But if you rebelled simply because you hate wearing seatbelts or refused to give Caesar the tax money with his own face on it (Matthew 22:15-22), then both God and the government will be angry at you! (Matthew 5:25-26).

So refusing to follow the authority over you, whether physical, spiritual, marital, martial or otherwise is a serious matter and should be done only if you’re absolutely certain you have no other choices, because you are, in many cases, literally staking your life on this decision.

Obviously, God will be angry if you blindly follow orders and sin (Exodus 23:2), but He will be more angry if you selfishly disobey good orders for a bad reason (2 Peter 2:9-12, Romans 12:1-4). So all told, you’re safer if you just shut up and do what you’re told.

But safe, in the sense of avoiding getting yelled at loudly, does not equal salvation. “I was just following orders” is a really good defense – in the sense that, if you get yelled at you can always pass some of the buck to the guy above you.

But while it is a defense against the worst of the punishment… blindly following orders will not get you into the first resurrection either. God might not be furious with you, but He certainly won’t be pleased either (Luke 12:47-48 comes to mind).

It’s a risk to stand against authority figures and say “I won’t be doing what you commanded, king” (Daniel 3:16-18). Because if you’re wrong, you’ll have them and God mad at you.
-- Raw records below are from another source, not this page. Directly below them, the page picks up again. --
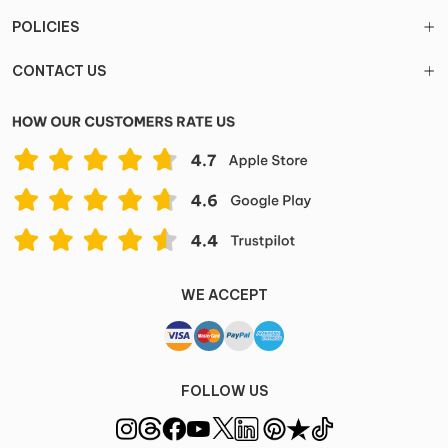
POLICIES
CONTACT US
WE ACCEPT
FOLLOW US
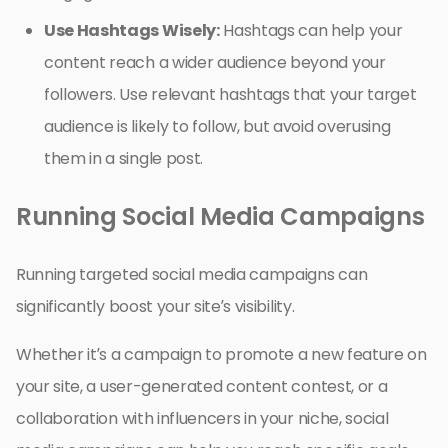
Use Hashtags Wisely:
Hashtags can help your
content reach a wider audience beyond your
followers. Use relevant hashtags that your target
audience is likely to follow, but avoid overusing
them in a single post.
Running Social Media Campaigns
Running targeted social media campaigns can
significantly boost your site’s visibility.
Whether it’s a campaign to promote a new feature on
your site, a user-generated content contest, or a
collaboration with influencers in your niche, social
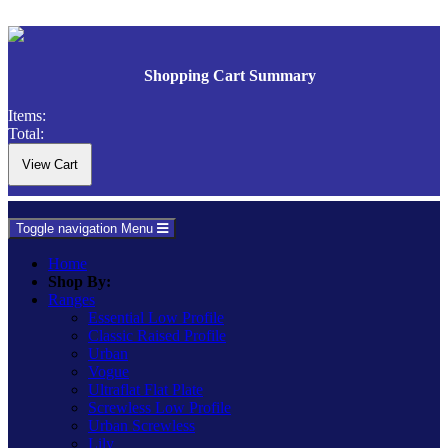
Shopping Cart Summary
Items:
Total:
Toggle navigation
Menu
Home
Shop By:
Ranges
Essential Low Profile
Classic Raised Profile
Urban
Vogue
Ultraflat Flat Plate
Screwless Low Profile
Urban Screwless
Lily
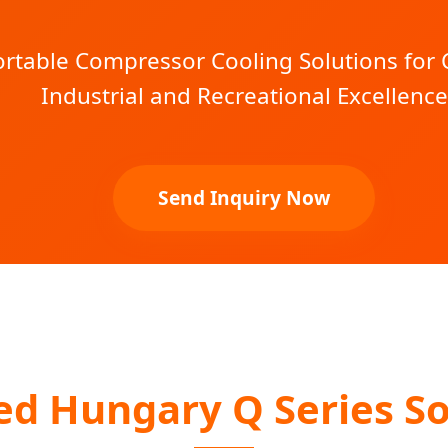
table Compressor Cooling Solutions for C
Industrial and Recreational Excellence
Send Inquiry Now
ed Hungary Q Series So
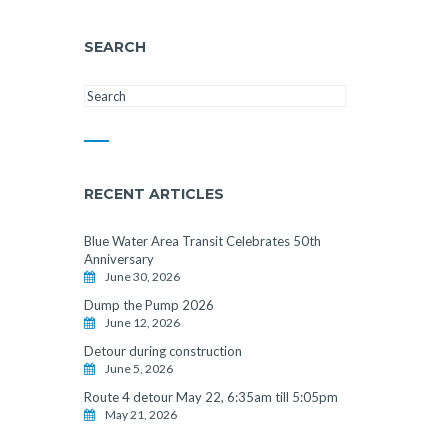
SEARCH
RECENT ARTICLES
Blue Water Area Transit Celebrates 50th
Anniversary
June 30, 2026
Dump the Pump 2026
June 12, 2026
Detour during construction
June 5, 2026
Route 4 detour May 22, 6:35am till 5:05pm
May 21, 2026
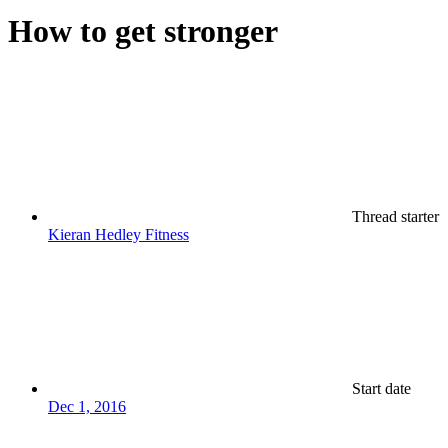
How to get stronger
Thread starter
Kieran Hedley Fitness
Start date
Dec 1, 2016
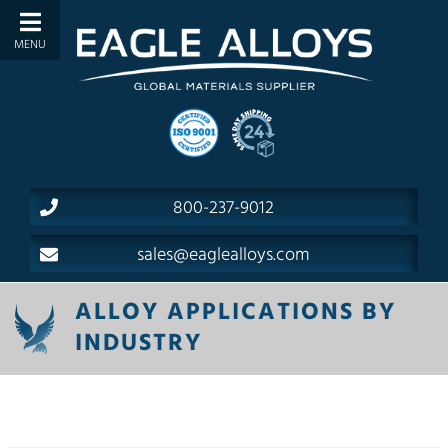
800-237-9012
sales@eaglealloys.com
ALLOY APPLICATIONS BY
INDUSTRY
But if they are wrong, and you just go along with them, and let God judge His own authority figures – well, God can’t be too mad at you.

…But He won’t love you, either. To be one of the saints of God, you absolutely must not be afraid to stand up for the truth whenever and wherever you’re called upon; “not be careful” to object to a government, or a church, or any man who commands you to worship idols, go to war, or keep Christmas; But also, as one of the saints of God, you must “show meekness unto all men”, specifically unto “principalities, powers, and magistrates”! (Titus 3:1-2).

Knowing that how they do their job is their business, and all that matters is how you do your jobs – both the ones the authorities over you command you to do and the one the True authority gave you do.

Which brings us to the one verse for this lesson; 1 Peter 2:17. You can do all of these things simultaneously without paradox; for you honor, respect, and obey all authorities cheerfully, willingly, and without question within the areas of authority God has given them. And you disobey them meekly, quietly, and without rancor – but firmly and without compromise or yielding – whenever they overstep those bounds.

WHOSE NAME IS ON THE CHECK?

As always, this is easiest to understand if you use the golden rule. After all, the Roman centurion was praised by Jesus for his understanding of authority (Luke 7:1-10). So how would you want your underlings to treat you? If you were in charge, what would you expect – and what would you not expect – from them?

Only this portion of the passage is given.